My (very few) users were based in Europe, and I felt it important that
they be able to use any special characters in their language. So these
were marked as being alphanumeric in a table of the 256 codes.
This allowed identifiers to use the special characters, although
keywords were in English, with the possibility of using macros to
redefine them. But when I looked their source code, I don't remember
seeing these being used. Maybe they were used to the restrictions of
other languages, or maybe I should have told them about the feature...
(Allowing the end-users to use special characters in their data, and
for filenames, and so on, was another matter with it's own problems.)
This was a few years ago and having the possibility of only two 8-bit
character sets made things very easy.
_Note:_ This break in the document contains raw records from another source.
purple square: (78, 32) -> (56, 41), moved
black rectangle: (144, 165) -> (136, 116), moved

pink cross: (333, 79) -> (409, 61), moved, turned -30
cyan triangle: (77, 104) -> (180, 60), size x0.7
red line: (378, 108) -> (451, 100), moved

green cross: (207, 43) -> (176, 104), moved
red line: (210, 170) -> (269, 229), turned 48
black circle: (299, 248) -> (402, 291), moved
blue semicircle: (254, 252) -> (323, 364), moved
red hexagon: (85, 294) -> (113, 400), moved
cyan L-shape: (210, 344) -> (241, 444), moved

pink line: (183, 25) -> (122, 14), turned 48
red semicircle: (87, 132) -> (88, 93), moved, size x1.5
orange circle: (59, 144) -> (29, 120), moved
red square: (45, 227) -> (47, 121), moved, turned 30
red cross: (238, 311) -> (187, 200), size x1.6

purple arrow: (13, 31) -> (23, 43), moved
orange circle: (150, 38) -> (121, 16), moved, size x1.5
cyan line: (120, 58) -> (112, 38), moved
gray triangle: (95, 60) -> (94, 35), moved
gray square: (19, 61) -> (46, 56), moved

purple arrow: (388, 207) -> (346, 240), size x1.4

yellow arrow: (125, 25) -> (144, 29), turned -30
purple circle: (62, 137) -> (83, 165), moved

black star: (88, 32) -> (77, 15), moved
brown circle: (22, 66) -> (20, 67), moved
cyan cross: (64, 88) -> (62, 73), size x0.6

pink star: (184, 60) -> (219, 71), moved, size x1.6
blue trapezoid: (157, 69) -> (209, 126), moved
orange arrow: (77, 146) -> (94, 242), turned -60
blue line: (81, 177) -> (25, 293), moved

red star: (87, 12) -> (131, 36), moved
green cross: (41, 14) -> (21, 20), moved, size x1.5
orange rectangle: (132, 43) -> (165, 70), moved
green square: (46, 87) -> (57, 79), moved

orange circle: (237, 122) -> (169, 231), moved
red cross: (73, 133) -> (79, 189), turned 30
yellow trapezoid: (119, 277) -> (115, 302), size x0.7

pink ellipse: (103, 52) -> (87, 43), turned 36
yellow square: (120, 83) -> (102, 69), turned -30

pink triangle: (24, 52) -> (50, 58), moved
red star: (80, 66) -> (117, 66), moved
However deciding whether a
16-bit or wider character is suitable for an identifier or not I don't
think is too challenging.
Where the identifiers need to be used outside the language (for
linking for example), then that's also a minor problem if the other
system is more restricted. But my language was self-contained.
> 2. What are the most useful development environments in terms of dealing
> with extended character sets?
>
> 3. Visually how well do alternative character sets mesh with a language
> with ASCII keywords and left to right, up and down display, typical of
> most programming languages?
If a source file is considered a stream of 16-bit character codes,
then the visual representation is irrelevant (or at least, someone
else's headache).
> 4. How does the incorporation of the larger character sets affect your
> lexical analysis? Is hash table efficiency affected? Do you have to deal
> with case/accent independence
In my case support consisted of an entry in a table. Very simple. But
it means accented versions of 'A' for example were all considered
different. Better however than treating upper and lower case
differently which usually seems the case.